Disc one (bonus tracks)
| No. | Title | Length |
|---|---|---|
| 11. | "Some Candy Talking" | 3:18 |
| 12. | "Taste of Cindy" (acoustic version) | 2:00 |
| 13. | "Psychocandy" | 2:54 |
| 14. | "Hit" | 3:29 |
| 15. | "Darklands" (BBC Radio session) | 4:40 |
| 16. | "Down on Me" (BBC Radio session) | 2:29 |
| 17. | "Deep One Perfect Morning" (BBC Radio session) | 2:37 |
| 18. | "Fall" (BBC Radio session) | 3:11 |
| 19. | "In the Rain" (BBC Radio session) | 2:28 |
| 20. | "Happy Place" (BBC Radio session) | 2:24 |

Disc two
| No. | Title | Length |
|---|---|---|
| 1. | "Kill Surf City" | 3:12 |
| 2. | "Bo Diddley Is Jesus" | 3:17 |
| 3. | "Who Do You Love" | 4:05 |
| 4. | "Everything's Alright When You're Down" | 2:39 |
| 5. | "Shake" | 2:01 |
| 6. | "Happy When It Rains" (demo) | 3:46 |
| 7. | "Happy Place" | 2:24 |
| 8. | "F.Hole" | 1:07 |
| 9. | "Rider" | 2:12 |
| 10. | "On the Wall" (Portastudio demo) | 3:41 |
| 11. | "Surfin' USA" (April outtake) | 2:58 |
| 12. | "Here It Comes Again" | 2:32 |
| 13. | "Walk and Crawl" | 2:24 |
| 14. | "Some Candy Talking" (NME version) | 3:10 |
| 15. | "Mushroom" | 3:19 |
| 16. | "The Hardest Walk" (soundtrack version) | 3:12 |
| 17. | "Don't Ever Change" | 3:32 |
| 18. | "Swing" | 2:25 |
| 19. | "Darklands" (with strings) | 5:27 |
| 20. | "Interview (Janice Long)" | 14:36 |

DVD
| No. | Title | Length |
|---|---|---|
| 1. | "Some Candy Talking" (music video) | 3:25 |
| 2. | "April Skies" (music video) | 3:59 |
| 3. | "Kill Surf City" (music video) | 3:16 |
| 4. | "Happy When It Rains" (music video) | 3:33 |
| 5. | "Darklands" (music video) | 3:59 |
| 6. | "April Skies" (live on Top of the Pops) | 3:41 |
| 7. | "April Skies" (live on Villa Tempo) | 3:47 |
| 8. | "Happy When It Rains" (live on The Roxy) | 3:36 |

==Personnel==
Credits adapted from the liner notes of Darklands.

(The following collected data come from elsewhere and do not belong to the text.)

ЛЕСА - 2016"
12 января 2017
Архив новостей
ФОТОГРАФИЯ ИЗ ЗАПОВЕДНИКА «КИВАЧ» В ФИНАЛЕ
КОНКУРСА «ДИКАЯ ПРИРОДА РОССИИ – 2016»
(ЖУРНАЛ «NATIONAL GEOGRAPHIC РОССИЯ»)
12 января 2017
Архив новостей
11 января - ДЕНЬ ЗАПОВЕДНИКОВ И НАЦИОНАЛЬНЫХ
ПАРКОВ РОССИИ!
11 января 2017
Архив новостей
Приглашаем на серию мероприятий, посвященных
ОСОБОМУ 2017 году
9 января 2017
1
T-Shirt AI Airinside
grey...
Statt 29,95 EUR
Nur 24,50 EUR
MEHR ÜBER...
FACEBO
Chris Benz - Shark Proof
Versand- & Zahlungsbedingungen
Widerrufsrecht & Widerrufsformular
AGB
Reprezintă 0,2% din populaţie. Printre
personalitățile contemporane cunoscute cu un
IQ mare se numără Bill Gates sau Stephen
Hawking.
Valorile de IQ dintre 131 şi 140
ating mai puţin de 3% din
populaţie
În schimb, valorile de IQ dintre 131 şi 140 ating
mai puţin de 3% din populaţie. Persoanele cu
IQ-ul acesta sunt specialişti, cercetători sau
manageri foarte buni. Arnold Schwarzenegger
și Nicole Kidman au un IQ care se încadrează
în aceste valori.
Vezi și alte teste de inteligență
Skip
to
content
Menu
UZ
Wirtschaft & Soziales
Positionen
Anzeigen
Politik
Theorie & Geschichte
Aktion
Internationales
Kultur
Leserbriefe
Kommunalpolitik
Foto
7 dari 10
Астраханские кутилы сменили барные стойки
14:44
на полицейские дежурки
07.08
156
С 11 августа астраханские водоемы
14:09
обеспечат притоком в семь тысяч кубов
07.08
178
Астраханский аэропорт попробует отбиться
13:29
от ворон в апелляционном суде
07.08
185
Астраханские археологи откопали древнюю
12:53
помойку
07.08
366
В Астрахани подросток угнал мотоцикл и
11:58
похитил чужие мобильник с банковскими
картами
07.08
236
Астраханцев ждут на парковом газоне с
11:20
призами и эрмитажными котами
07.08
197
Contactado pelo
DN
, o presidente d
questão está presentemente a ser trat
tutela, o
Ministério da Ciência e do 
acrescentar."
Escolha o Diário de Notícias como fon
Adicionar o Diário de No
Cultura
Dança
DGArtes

===The Jesus and Mary Chain===
- Jim Reid – vocals (all tracks except 1, 5, 9)
- William Reid – vocals (tracks 1, 5, 9); production (all tracks)

===Additional personnel===
- Bill Price – production (tracks 1, 3, 4, 6, 8, 9)
- John Loder – production (tracks 5, 7, 10)
- Tony Harris – engineering (track 2)
- Tim Broad – video photography
- John Maybury – video photography
- Helen Backhouse – design
- Andrew Catlin – photography

==Charts==

Chart performance for Darklands
| Chart (1987) | Peak position |
|---|---|
| Australian Albums (Kent Music Report) | 81 |
| Dutch Albums (Album Top 100) | 64 |
| European Albums (Music & Media) | 38 |
| New Zealand Albums (RMNZ) | 20 |
| Swedish Albums (Sverigetopplistan) | 38 |
| Swiss Albums (Schweizer Hitparade) | 23 |
| UK Albums (Official Charts) | 5 |
| US Billboard 200 | 161 |

==Certifications==

Certifications for Darklands
| Region | Certification | Certified units/sales |
| United Kingdom (BPI) | Gold | 100,000^{^} |
^{^} Shipments figures based on certification alone.